63904|Português|médio

Sem ilusionismo

      Muita gente acredita que mudar o sistema previdenciário do país é uma forma de submissão do governo aos desejos inescrupulosos do mercado financeiro e dos fiscalistas de plantão. Ledo engano.

      Se uma despesa avança em velocidade incompatível com a receita usada para bancá-la, só há dois caminhos para corrigir a distorção: você gera mais dinheiro para financiar a festa ou pisa no freio do gasto.

      O orçamento de um governo é semelhante ao de uma pessoa comum. Se seu salário é de mil moedas e suas despesas bateram em mil e duzentas, está na hora de pedir aumento ou diminuir a lista de despesas. Não há mágica. O problema é que quando o assunto é previdência, todo mundo espera a chegada do ilusionista.

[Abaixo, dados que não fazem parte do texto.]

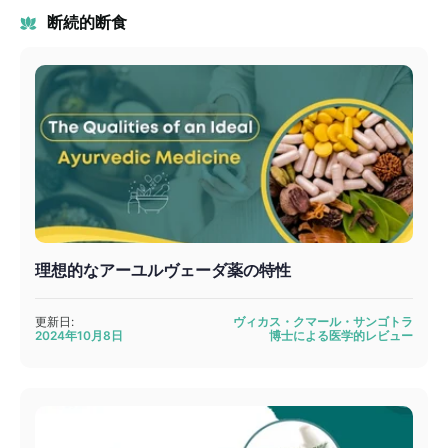
断続的断食
理想的なアーユルヴェーダ薬の特性
更新日:
ヴィカス・クマール・サンゴトラ
2024年10月8日
博士による医学的レビュー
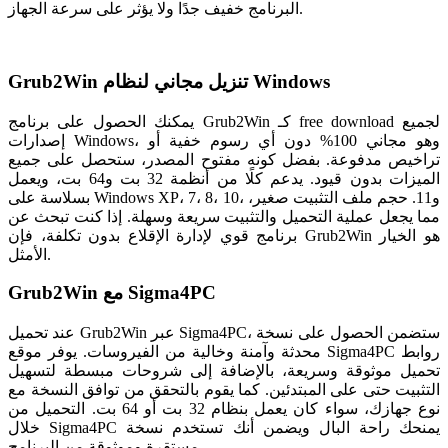
البرنامج خفيف جدًا ولا يؤثر على سرعة الجهاز.
Grub2Win تنزيل مجاني لنظام Windows
يمكنك الحصول على برنامج Grub2Win كـ free download لجميع
إصدارات Windows، وهو مجاني 100% دون أي رسوم خفية أو
تراخيص مدفوعة. بفضل كونه مفتوح المصدر، ستحصل على جميع
الميزات بدون قيود. يدعم كلًا من أنظمة 32 بت و64 بت، ويعمل
بسلاسة على Windows XP، 7، 8، 10، و11. حجم ملف التثبيت صغير،
مما يجعل عملية التحميل والتثبيت سريعة وسهلة. إذا كنت تبحث عن
برنامج قوي لإدارة الإقلاع بدون تكلفة، فإن Grub2Win هو الخيار
الأمثل.
Grub2Win مع Sigma4PC
عند تحميل Grub2Win عبر Sigma4PC، ستضمن الحصول على نسخة
محدثة وآمنة وخالية من الفيروسات. يوفر موقع Sigma4PC روابط
تحميل موثوقة وسريعة، بالإضافة إلى شروحات مبسطة لتسهيل
التثبيت حتى على المبتدئين. كما يقوم بالتحقق من توافق النسخة مع
نوع جهازك، سواء كان يعمل بنظام 32 بت أو 64 بت. التحميل من
خلال Sigma4PC يمنحك راحة البال ويضمن أنك تستخدم نسخة
مستقرة وموثوقة من البرنامج.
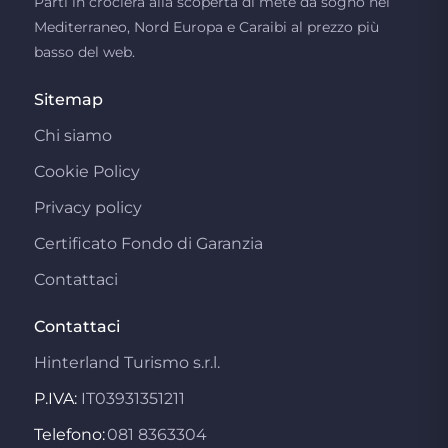
Parti in crociera alla scoperta di mete da sogno nel
Mediterraneo, Nord Europa e Caraibi al prezzo più
basso del web.
Sitemap
Chi siamo
Cookie Policy
Privacy policy
Certificato Fondo di Garanzia
Contattaci
Contattaci
Hinterland Turismo s.r.l.
P.IVA:
IT03931351211
Telefono:
081 8363304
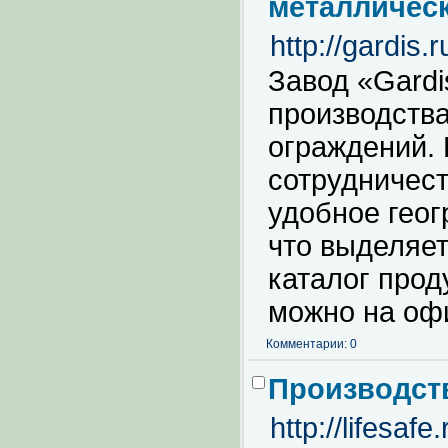
металличес
http://gardis.r
Завод «Gardi
производства
ограждений.
сотрудничест
удобное геог
что выделяет
каталог прод
можно на оф
Комментарии: 0
Производст
http://lifesafe.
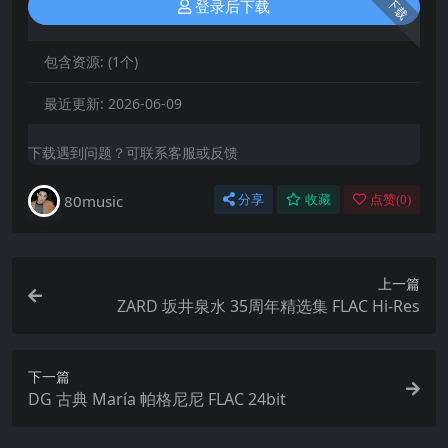
下载
登录后下载
包含资源:
(1个)
最近更新:
2026-06-09
下载遇到问题？可联系客服或反馈
80music
分享
收藏
点赞(
0
)
上一篇
ZARD 坂井泉水 35周年精选集 FLAC Hi-Res
下一篇
DG 古典 María 帕格尼尼 FLAC 24bit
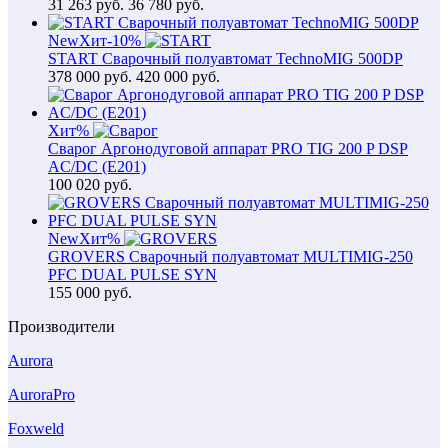
31 263
руб.
36 780 руб.
New
Хит
-10%
START Сварочный полуавтомат TechnoMIG 500DP
378 000
руб.
420 000 руб.
Хит
%
Сварог Аргонодуговой аппарат PRO TIG 200 P DSP
AC/DC (E201)
100 020
руб.
New
Хит
%
GROVERS Сварочный полуавтомат MULTIMIG-250
PFC DUAL PULSE SYN
155 000
руб.
Производители
Aurora
AuroraPro
Foxweld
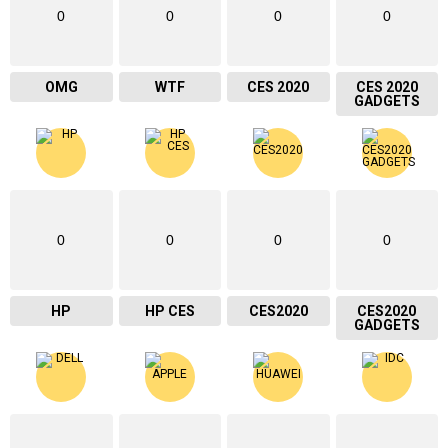
0
0
0
0
OMG
WTF
CES 2020
CES 2020
GADGETS
0
0
0
0
HP
HP CES
CES2020
CES2020
GADGETS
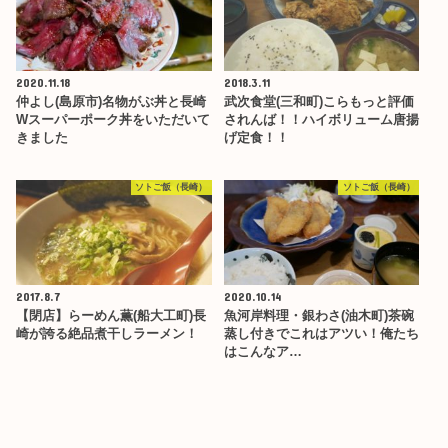
2020.11.18
2018.3.11
仲よし(島原市)名物がぶ丼と長崎
武次食堂(三和町)こらもっと評価
Wスーパーポーク丼をいただいて
されんば！！ハイボリューム唐揚
きました
げ定食！！
ソトご飯（長崎）
ソトご飯（長崎）
2017.8.7
2020.10.14
【閉店】らーめん薫(船大工町)長
魚河岸料理・銀わさ(油木町)茶碗
崎が誇る絶品煮干しラーメン！
蒸し付きでこれはアツい！俺たち
はこんなア…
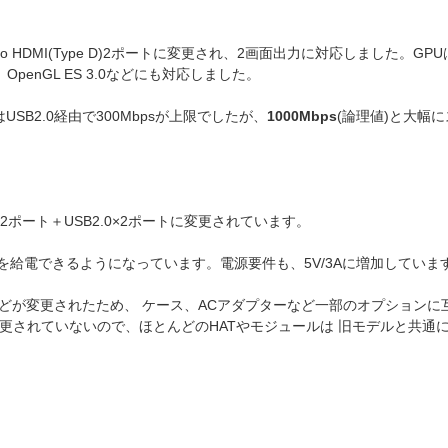
o HDMI(Type D)2ポートに変更され、2画面出力に対応しました。GPUは
、OpenGL ES 3.0などにも対応しました。
el B+ではUSB2.0経由で300Mbpsが上限でしたが、
1000Mbps
(論理値)と大幅
USB3.0×2ポート＋USB2.0×2ポートに変更されています。
電流を給電できるようになっています。電源要件も、5V/3Aに増加していま
コネクターなどが変更されたため、 ケース、ACアダプターなど一部のオプション
変更されていないので、ほとんどのHATやモジュールは 旧モデルと共通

      Governos só conseguem engordar o caixa cobrando mais impostos. Mas quem já paga tributos (muitos) não vê com bons olhos tal alternativa.

      Então, chegamos à segunda opção: a tesoura. “Mas como cortar despesas num país tão carente?”, ponderam alguns. “Como propor mais tempo de trabalho para quem está próximo de encostar a chuteira?”, questionam outros. O caminho do equilíbrio nunca foi uma via fácil.

      O fato é que a população brasileira está envelhecendo e vivendo mais. E o sistema ativo é insuficiente para garantir o funcionamento da engrenagem. Não haverá mágico que consiga mudar essa realidade.

                         

 (Renato Andrade, 01.01.2016. www.folha.uol.com.br. Adaptado)

Segundo o autor, para garantir o funcionamento do sistema previdenciário, é preciso

  • A

    atender às exigências do mercado financeiro quanto aos investimentos públicos.

  • B

    aumentar os impostos ou cortar gastos, duas ações difíceis de serem executadas.

  • C

    cobrar mais impostos dos cidadãos que recebem benefícios provenientes da aposentadoria.

  • D

    solicitar empréstimos ou fazer financiamentos para custear os altos gastos do governo.

  • E

    aumentar o tempo de contribuição dos trabalhadores ou exigir que estes cortem despesas.